Belgium-based Galapagos, which reported these results in December 2015, demonstrated that the study met its primary endpoint of clinical remission. Specifically, the results showed that a higher percentage of patients treated with filgotinib achieved a Crohn’s Disease Activity Index (CDAI) score of less than 150, compared with patients treated with a placebo (48 percent vs. 23 percent). In addition, treatment with filgotinib showed improvement in quality of life (IBDQ) in TNF-naive and TNF-failure patients.
In terms of safety profile, the rate of adverse events was similar between filgotinib and placebo-treated patients. The most common adverse events reported were infections and infestations (26 percent vs. 23 percent), gastrointestinal disorders (24 percent vs. 23 percent) and disorders of the nervous system (16 percent vs. 18 percent).

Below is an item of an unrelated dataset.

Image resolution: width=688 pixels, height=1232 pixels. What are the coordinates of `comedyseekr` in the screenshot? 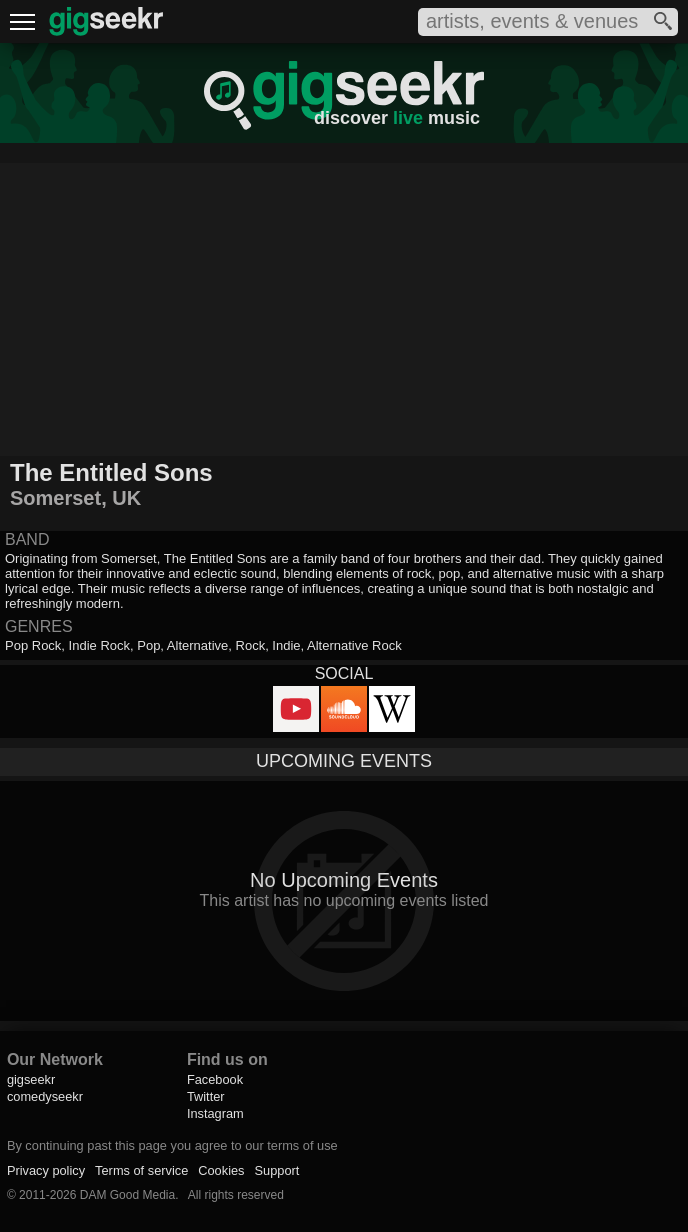 It's located at (45, 1096). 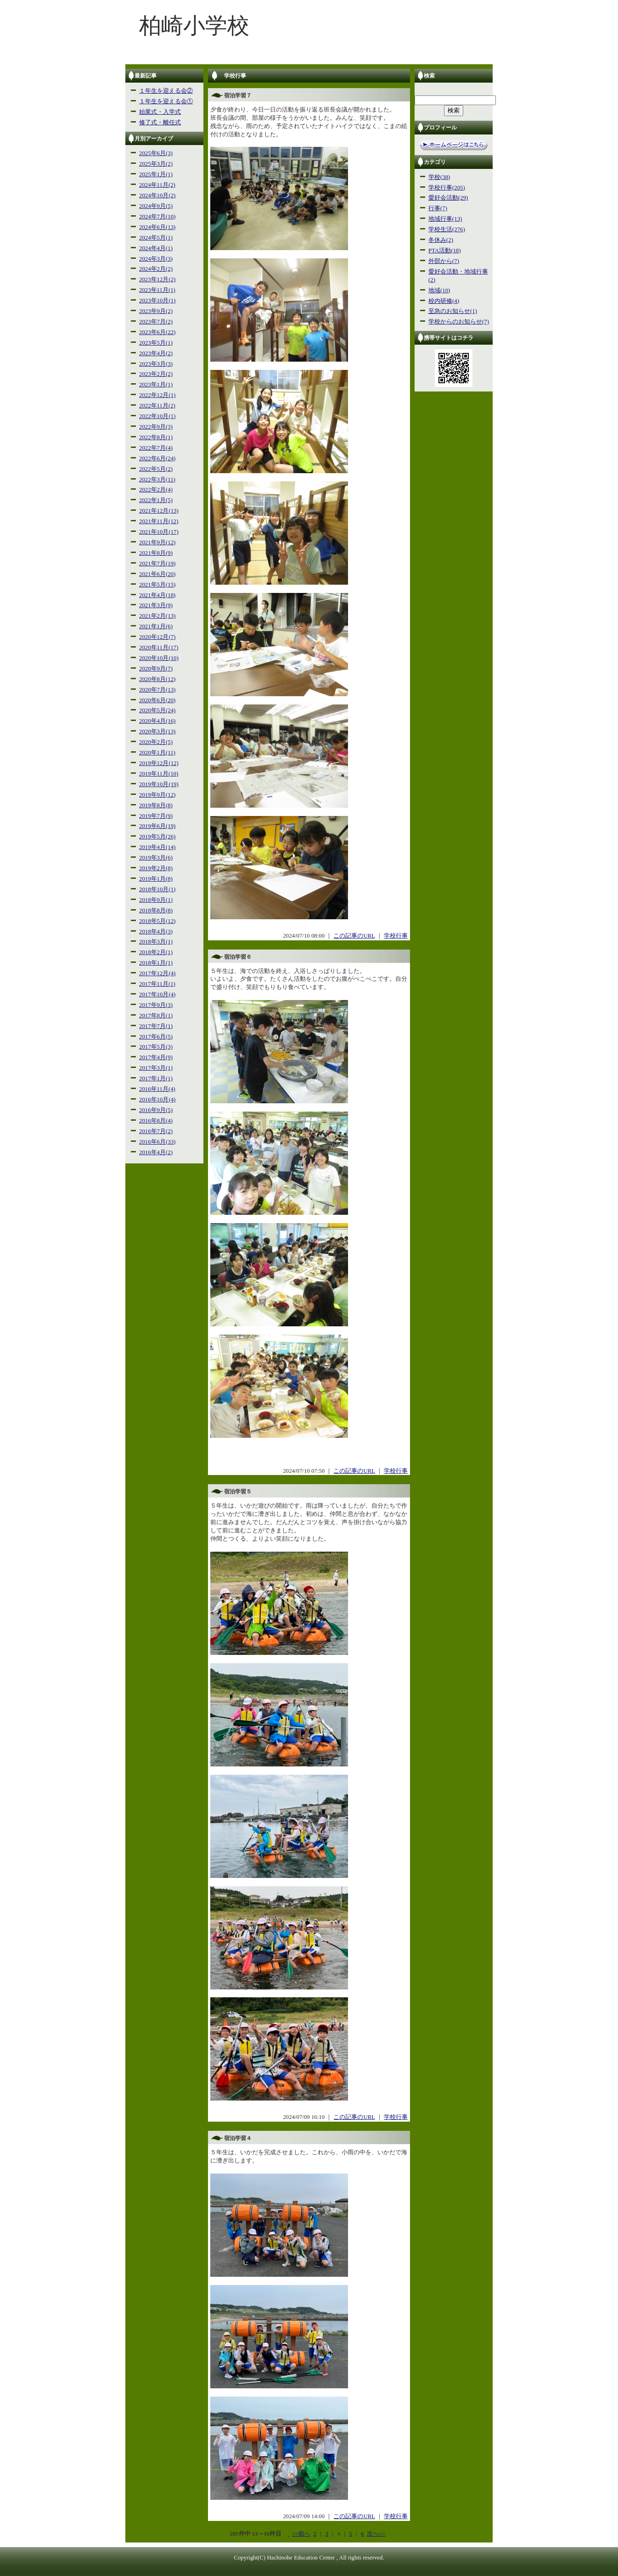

Filgotinib is the first JAK inhibitor to show efficacy in Crohn’s disease, a disease that still has few treatment options. The FITZROY study confirms Galapagos’ growing confidence in the safety of this novel drug, so the company is moving forward in its development of filgotinib in multiple GI indications.
Galapagos and Gilead Sciences are planning to report the full FITZROY 20-week data results in the first half of this year. Last December, the companies signed a partnership agreement to globally develop and commercialize filgotinib for inflammatory diseases, and plan to work together to initiate Phase 3 trials of filgotinib for Crohn’s disease and rheumatoid arthritis.
Crohn’s disease, also known as regional enteritis, is a type of inflammatory bowel disease (IBD) that may affect any part of the gastrointestinal tract from the mouth to the anus. Symptoms include abdominal pain, diarrhea, fever, and weight loss. Other complications may occur outside the gastrointestinal tract and include anemia, skin rashes, arthritis, inflammation of the eye, and tiredness.
According to the U.S. Centers for Disease Control and Prevention (CDC), there are an estimated 1 million to 1.3 million people who suffer from IBD. The cause of the disease remains unknown.